§ WHAT TO WORK ON
All that is needed is the listing, transcribed exactly and in full.
----------------
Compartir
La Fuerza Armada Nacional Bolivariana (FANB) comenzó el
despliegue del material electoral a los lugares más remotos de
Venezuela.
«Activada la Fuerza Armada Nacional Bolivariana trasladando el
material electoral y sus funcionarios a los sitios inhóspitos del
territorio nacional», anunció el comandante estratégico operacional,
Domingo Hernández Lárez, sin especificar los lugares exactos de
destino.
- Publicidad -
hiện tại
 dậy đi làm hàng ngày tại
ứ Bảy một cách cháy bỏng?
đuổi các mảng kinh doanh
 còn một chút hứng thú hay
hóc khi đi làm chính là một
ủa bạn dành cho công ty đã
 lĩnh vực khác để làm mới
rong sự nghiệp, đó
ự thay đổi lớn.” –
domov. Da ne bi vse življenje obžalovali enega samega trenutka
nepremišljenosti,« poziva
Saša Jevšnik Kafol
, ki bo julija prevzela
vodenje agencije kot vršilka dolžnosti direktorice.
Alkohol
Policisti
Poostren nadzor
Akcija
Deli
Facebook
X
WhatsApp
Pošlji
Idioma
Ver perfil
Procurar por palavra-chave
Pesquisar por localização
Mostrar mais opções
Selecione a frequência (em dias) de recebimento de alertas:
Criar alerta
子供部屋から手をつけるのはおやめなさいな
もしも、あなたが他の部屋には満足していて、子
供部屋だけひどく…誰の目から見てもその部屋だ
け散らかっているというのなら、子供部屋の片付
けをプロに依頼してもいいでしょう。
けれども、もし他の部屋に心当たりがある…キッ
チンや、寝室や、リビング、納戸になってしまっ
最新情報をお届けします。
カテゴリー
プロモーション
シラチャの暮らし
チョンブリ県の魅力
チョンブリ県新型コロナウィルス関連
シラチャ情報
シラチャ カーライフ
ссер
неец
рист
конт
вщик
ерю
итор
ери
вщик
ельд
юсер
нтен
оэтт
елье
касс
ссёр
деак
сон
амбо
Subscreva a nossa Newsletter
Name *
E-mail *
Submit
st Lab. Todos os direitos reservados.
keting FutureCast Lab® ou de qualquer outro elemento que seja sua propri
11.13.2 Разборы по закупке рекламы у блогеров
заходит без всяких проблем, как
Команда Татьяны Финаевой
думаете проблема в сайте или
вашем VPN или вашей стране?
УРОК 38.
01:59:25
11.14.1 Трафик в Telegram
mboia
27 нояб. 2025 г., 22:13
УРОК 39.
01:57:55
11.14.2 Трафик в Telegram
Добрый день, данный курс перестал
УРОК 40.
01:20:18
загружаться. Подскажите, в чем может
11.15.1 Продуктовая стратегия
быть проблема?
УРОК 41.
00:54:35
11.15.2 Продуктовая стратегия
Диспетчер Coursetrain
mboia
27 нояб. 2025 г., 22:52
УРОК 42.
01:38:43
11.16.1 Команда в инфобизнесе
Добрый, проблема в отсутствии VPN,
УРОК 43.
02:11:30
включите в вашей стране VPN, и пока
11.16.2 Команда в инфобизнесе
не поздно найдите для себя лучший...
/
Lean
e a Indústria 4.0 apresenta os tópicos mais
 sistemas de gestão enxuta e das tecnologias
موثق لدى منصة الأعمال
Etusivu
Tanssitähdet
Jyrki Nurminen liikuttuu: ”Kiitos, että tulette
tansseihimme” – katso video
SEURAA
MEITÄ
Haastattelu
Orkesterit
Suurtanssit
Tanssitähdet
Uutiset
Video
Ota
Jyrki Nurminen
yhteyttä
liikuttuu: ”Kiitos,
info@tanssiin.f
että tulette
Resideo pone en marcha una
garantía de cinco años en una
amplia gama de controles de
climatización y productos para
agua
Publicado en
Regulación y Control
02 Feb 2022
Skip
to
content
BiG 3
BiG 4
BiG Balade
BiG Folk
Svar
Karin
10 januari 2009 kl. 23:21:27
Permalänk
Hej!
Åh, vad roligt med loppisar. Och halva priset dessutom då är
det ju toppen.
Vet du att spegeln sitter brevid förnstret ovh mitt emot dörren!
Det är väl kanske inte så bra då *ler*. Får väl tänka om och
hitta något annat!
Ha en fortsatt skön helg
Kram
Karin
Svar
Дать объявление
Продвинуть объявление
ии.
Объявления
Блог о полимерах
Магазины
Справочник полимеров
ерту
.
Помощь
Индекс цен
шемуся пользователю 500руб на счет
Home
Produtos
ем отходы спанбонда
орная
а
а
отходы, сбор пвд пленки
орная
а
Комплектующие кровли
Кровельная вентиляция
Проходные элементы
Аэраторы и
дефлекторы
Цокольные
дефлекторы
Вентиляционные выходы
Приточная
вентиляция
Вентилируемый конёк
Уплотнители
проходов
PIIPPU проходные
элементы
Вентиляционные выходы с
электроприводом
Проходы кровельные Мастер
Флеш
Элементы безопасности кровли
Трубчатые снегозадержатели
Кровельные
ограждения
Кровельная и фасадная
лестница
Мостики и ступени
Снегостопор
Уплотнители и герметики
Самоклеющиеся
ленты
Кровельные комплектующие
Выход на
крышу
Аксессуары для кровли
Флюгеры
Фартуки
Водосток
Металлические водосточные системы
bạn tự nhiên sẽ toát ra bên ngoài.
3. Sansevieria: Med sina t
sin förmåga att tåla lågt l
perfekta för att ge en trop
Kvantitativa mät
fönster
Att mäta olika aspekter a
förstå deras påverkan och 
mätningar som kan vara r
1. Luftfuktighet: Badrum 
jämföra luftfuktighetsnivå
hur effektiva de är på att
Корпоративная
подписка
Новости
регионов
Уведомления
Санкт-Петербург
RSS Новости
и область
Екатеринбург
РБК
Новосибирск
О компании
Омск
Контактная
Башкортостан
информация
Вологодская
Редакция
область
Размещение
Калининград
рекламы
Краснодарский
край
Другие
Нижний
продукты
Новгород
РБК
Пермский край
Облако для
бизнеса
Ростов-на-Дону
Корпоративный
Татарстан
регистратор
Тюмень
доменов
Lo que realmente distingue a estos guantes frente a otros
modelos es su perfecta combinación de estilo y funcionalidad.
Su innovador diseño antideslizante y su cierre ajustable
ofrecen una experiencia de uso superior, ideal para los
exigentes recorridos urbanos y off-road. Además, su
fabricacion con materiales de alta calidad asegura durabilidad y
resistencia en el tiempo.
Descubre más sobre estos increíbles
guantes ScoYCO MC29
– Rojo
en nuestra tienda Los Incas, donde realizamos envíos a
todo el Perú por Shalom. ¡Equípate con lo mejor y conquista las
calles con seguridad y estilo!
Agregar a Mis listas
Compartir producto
----------------
§ EXPECTED ANSWER
Compartir
La Fuerza Armada Nacional Bolivariana (FANB) comenzó el
despliegue del material electoral a los lugares más remotos de
Venezuela.
«Activada la Fuerza Armada Nacional Bolivariana trasladando el
material electoral y sus funcionarios a los sitios inhóspitos del
territorio nacional», anunció el comandante estratégico operacional,
Domingo Hernández Lárez, sin especificar los lugares exactos de
destino.
- Publicidad -
hiện tại
 dậy đi làm hàng ngày tại
ứ Bảy một cách cháy bỏng?
đuổi các mảng kinh doanh
 còn một chút hứng thú hay
hóc khi đi làm chính là một
ủa bạn dành cho công ty đã
 lĩnh vực khác để làm mới
rong sự nghiệp, đó
ự thay đổi lớn.” –
domov. Da ne bi vse življenje obžalovali enega samega trenutka
nepremišljenosti,« poziva
Saša Jevšnik Kafol
, ki bo julija prevzela
vodenje agencije kot vršilka dolžnosti direktorice.
Alkohol
Policisti
Poostren nadzor
Akcija
Deli
Facebook
X
WhatsApp
Pošlji
Idioma
Ver perfil
Procurar por palavra-chave
Pesquisar por localização
Mostrar mais opções
Selecione a frequência (em dias) de recebimento de alertas:
Criar alerta
子供部屋から手をつけるのはおやめなさいな
もしも、あなたが他の部屋には満足していて、子
供部屋だけひどく…誰の目から見てもその部屋だ
け散らかっているというのなら、子供部屋の片付
けをプロに依頼してもいいでしょう。
けれども、もし他の部屋に心当たりがある…キッ
チンや、寝室や、リビング、納戸になってしまっ
最新情報をお届けします。
カテゴリー
プロモーション
シラチャの暮らし
チョンブリ県の魅力
チョンブリ県新型コロナウィルス関連
シラチャ情報
シラチャ カーライフ
ссер
неец
рист
конт
вщик
ерю
итор
ери
вщик
ельд
юсер
нтен
оэтт
елье
касс
ссёр
деак
сон
амбо
Subscreva a nossa Newsletter
Name *
E-mail *
Submit
st Lab. Todos os direitos reservados.
keting FutureCast Lab® ou de qualquer outro elemento que seja sua propri
11.13.2 Разборы по закупке рекламы у блогеров
заходит без всяких проблем, как
Команда Татьяны Финаевой
думаете проблема в сайте или
вашем VPN или вашей стране?
УРОК 38.
01:59:25
11.14.1 Трафик в Telegram
mboia
27 нояб. 2025 г., 22:13
УРОК 39.
01:57:55
11.14.2 Трафик в Telegram
Добрый день, данный курс перестал
УРОК 40.
01:20:18
загружаться. Подскажите, в чем может
11.15.1 Продуктовая стратегия
быть проблема?
УРОК 41.
00:54:35
11.15.2 Продуктовая стратегия
Диспетчер Coursetrain
mboia
27 нояб. 2025 г., 22:52
УРОК 42.
01:38:43
11.16.1 Команда в инфобизнесе
Добрый, проблема в отсутствии VPN,
УРОК 43.
02:11:30
включите в вашей стране VPN, и пока
11.16.2 Команда в инфобизнесе
не поздно найдите для себя лучший...
/
Lean
e a Indústria 4.0 apresenta os tópicos mais
 sistemas de gestão enxuta e das tecnologias
موثق لدى منصة الأعمال
Etusivu
Tanssitähdet
Jyrki Nurminen liikuttuu: ”Kiitos, että tulette
tansseihimme” – katso video
SEURAA
MEITÄ
Haastattelu
Orkesterit
Suurtanssit
Tanssitähdet
Uutiset
Video
Ota
Jyrki Nurminen
yhteyttä
liikuttuu: ”Kiitos,
info@tanssiin.f
että tulette
Resideo pone en marcha una
garantía de cinco años en una
amplia gama de controles de
climatización y productos para
agua
Publicado en
Regulación y Control
02 Feb 2022
Skip
to
content
BiG 3
BiG 4
BiG Balade
BiG Folk
Svar
Karin
10 januari 2009 kl. 23:21:27
Permalänk
Hej!
Åh, vad roligt med loppisar. Och halva priset dessutom då är
det ju toppen.
Vet du att spegeln sitter brevid förnstret ovh mitt emot dörren!
Det är väl kanske inte så bra då *ler*. Får väl tänka om och
hitta något annat!
Ha en fortsatt skön helg
Kram
Karin
Svar
Дать объявление
Продвинуть объявление
ии.
Объявления
Блог о полимерах
Магазины
Справочник полимеров
ерту
.
Помощь
Индекс цен
шемуся пользователю 500руб на счет
Home
Produtos
ем отходы спанбонда
орная
а
а
отходы, сбор пвд пленки
орная
а
Комплектующие кровли
Кровельная вентиляция
Проходные элементы
Аэраторы и
дефлекторы
Цокольные
дефлекторы
Вентиляционные выходы
Приточная
вентиляция
Вентилируемый конёк
Уплотнители
проходов
PIIPPU проходные
элементы
Вентиляционные выходы с
электроприводом
Проходы кровельные Мастер
Флеш
Элементы безопасности кровли
Трубчатые снегозадержатели
Кровельные
ограждения
Кровельная и фасадная
лестница
Мостики и ступени
Снегостопор
Уплотнители и герметики
Самоклеющиеся
ленты
Кровельные комплектующие
Выход на
крышу
Аксессуары для кровли
Флюгеры
Фартуки
Водосток
Металлические водосточные системы
bạn tự nhiên sẽ toát ra bên ngoài.
3. Sansevieria: Med sina t
sin förmåga att tåla lågt l
perfekta för att ge en trop
Kvantitativa mät
fönster
Att mäta olika aspekter a
förstå deras påverkan och 
mätningar som kan vara r
1. Luftfuktighet: Badrum 
jämföra luftfuktighetsnivå
hur effektiva de är på att
Корпоративная
подписка
Новости
регионов
Уведомления
Санкт-Петербург
RSS Новости
и область
Екатеринбург
РБК
Новосибирск
О компании
Омск
Контактная
Башкортостан
информация
Вологодская
Редакция
область
Размещение
Калининград
рекламы
Краснодарский
край
Другие
Нижний
продукты
Новгород
РБК
Пермский край
Облако для
бизнеса
Ростов-на-Дону
Корпоративный
Татарстан
регистратор
Тюмень
доменов
Lo que realmente distingue a estos guantes frente a otros
modelos es su perfecta combinación de estilo y funcionalidad.
Su innovador diseño antideslizante y su cierre ajustable
ofrecen una experiencia de uso superior, ideal para los
exigentes recorridos urbanos y off-road. Además, su
fabricacion con materiales de alta calidad asegura durabilidad y
resistencia en el tiempo.
Descubre más sobre estos increíbles
guantes ScoYCO MC29
– Rojo
en nuestra tienda Los Incas, donde realizamos envíos a
todo el Perú por Shalom. ¡Equípate con lo mejor y conquista las
calles con seguridad y estilo!
Agregar a Mis listas
Compartir producto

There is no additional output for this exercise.